In current architecture, errors in any application can be exploited for a massive flow of high (database) information to a low (internet) domain.  For example, Equifax was widely blamed for its breach because it had not applied current patches to the web application software Apache Struts. In stark contrast, the advanced multi-tier architecture prevents such massive data flows in spite of application vulnerabilities by allowing (while constraining) the far more common limited and necessary IT application-specific business transaction flows. This alternative architecture reduces the attack surface by 99% or more, meaning massive breaches are no longer “inevitable.”   

This enhanced architecture has the additional advantage of rendering any previously implanted Trojan horses or backdoors, such as those left behind by SolarWinds, incapable of exfiltrating data across these boundaries in violation of the MAC policy.

Deployment roadmap

To deploy this enhanced architecture, organizations will expect to be able to purchase network components, such as a labeled gateway, from a manufacturer or their vendors to satisfy policies such as the Office of Management and Budget’s M-19-03 memo on high-value assets. Similarly, they will expect to be able to integrate the software running on the servers in the various tiers in their infrastructure -- traditionally with firewalls, but now with labeled gateways. Vendors will need to enhance their current products to include a Class A1 device, replacing the standard architecture that is vulnerable to massive data breaches.

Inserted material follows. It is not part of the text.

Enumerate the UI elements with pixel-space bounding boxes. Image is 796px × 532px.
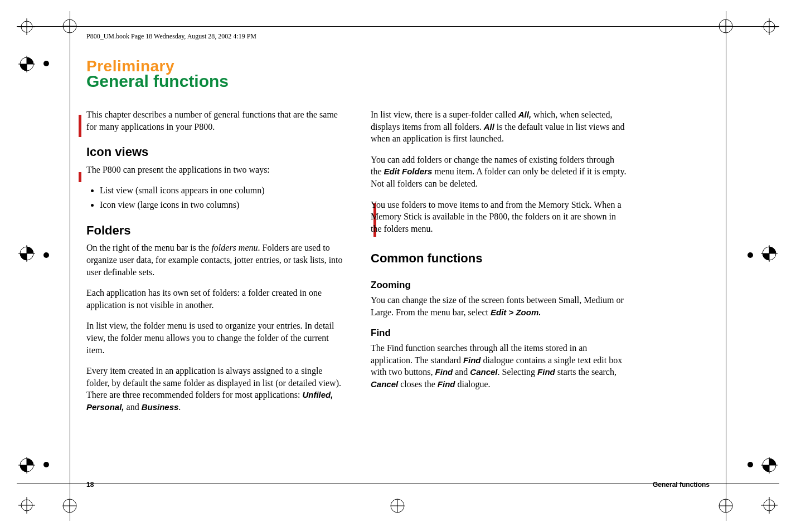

To begin that migration, NIST Fellow Ron Ross suggested a government-sponsored competition of public-private partnerships. A coalition of the willing -- for example one or more victims of the SolarWinds attack and manufacturers -- could develop the first prototype labeled gateways and integrate them into the participating victims’ services.  Manufacturers participating in such partnerships would be contractually obligated to host the labeled gateway solutions on an OS designed to meet the Class A1 level of assurance. Those manufacturers might purchase a previously evaluated Class A1 OS integrated in a Class A1 device from a commercial OEM operating system supplier.